Saved entries:
╭──

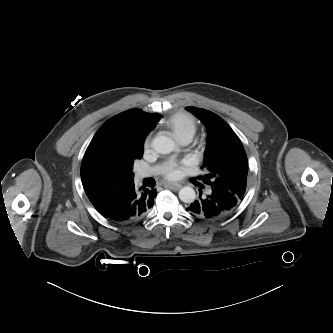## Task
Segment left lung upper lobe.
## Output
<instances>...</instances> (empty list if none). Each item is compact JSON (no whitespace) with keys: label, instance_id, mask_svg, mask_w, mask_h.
Here are the masks:
<instances>
[{"label":"left lung upper lobe","instance_id":"obj_1","mask_svg":"<svg viewBox=\"0 0 333 333\" xmlns=\"http://www.w3.org/2000/svg\"><path fill=\"white\" fill-rule=\"evenodd\" d=\"M186 109L208 130L202 167L208 174L202 177L204 183L230 191L240 203L246 192L248 174L247 156L240 139L218 115L192 106Z\"/></svg>","mask_w":333,"mask_h":333}]
</instances>
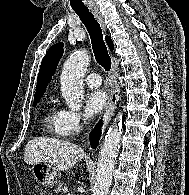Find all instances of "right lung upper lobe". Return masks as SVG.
<instances>
[{"mask_svg": "<svg viewBox=\"0 0 189 195\" xmlns=\"http://www.w3.org/2000/svg\"><path fill=\"white\" fill-rule=\"evenodd\" d=\"M106 42L110 48V51H112L113 43L110 37L106 36ZM63 46V43L54 44L46 52L40 66L34 100L41 98L45 92V88L50 83L57 68V64L63 55Z\"/></svg>", "mask_w": 189, "mask_h": 195, "instance_id": "cb5924a9", "label": "right lung upper lobe"}]
</instances>
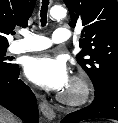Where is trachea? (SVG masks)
I'll return each mask as SVG.
<instances>
[{
  "label": "trachea",
  "instance_id": "obj_1",
  "mask_svg": "<svg viewBox=\"0 0 118 123\" xmlns=\"http://www.w3.org/2000/svg\"><path fill=\"white\" fill-rule=\"evenodd\" d=\"M49 0H42V6L40 11L41 25L45 26L47 23V12H48Z\"/></svg>",
  "mask_w": 118,
  "mask_h": 123
}]
</instances>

╰──

:: Work instructions ::
Leave the pictures out. Extract exactly the lines running from the one with "Find all instances" through the last entry, both ends included.

:: Response to this task ::
Find all instances of "right lung upper lobe". Return masks as SVG.
<instances>
[{"mask_svg": "<svg viewBox=\"0 0 189 195\" xmlns=\"http://www.w3.org/2000/svg\"><path fill=\"white\" fill-rule=\"evenodd\" d=\"M106 42L110 48V51H112L113 43L110 37L106 36ZM63 46V43L54 44L46 52L40 66L34 100L41 98L45 92V88L50 83L57 68V64L63 55Z\"/></svg>", "mask_w": 189, "mask_h": 195, "instance_id": "cb5924a9", "label": "right lung upper lobe"}]
</instances>
Where is trachea? (SVG masks)
I'll return each mask as SVG.
<instances>
[{
  "label": "trachea",
  "instance_id": "obj_1",
  "mask_svg": "<svg viewBox=\"0 0 118 123\" xmlns=\"http://www.w3.org/2000/svg\"><path fill=\"white\" fill-rule=\"evenodd\" d=\"M49 0H42V6L40 11L41 25L45 26L47 23V12H48Z\"/></svg>",
  "mask_w": 118,
  "mask_h": 123
}]
</instances>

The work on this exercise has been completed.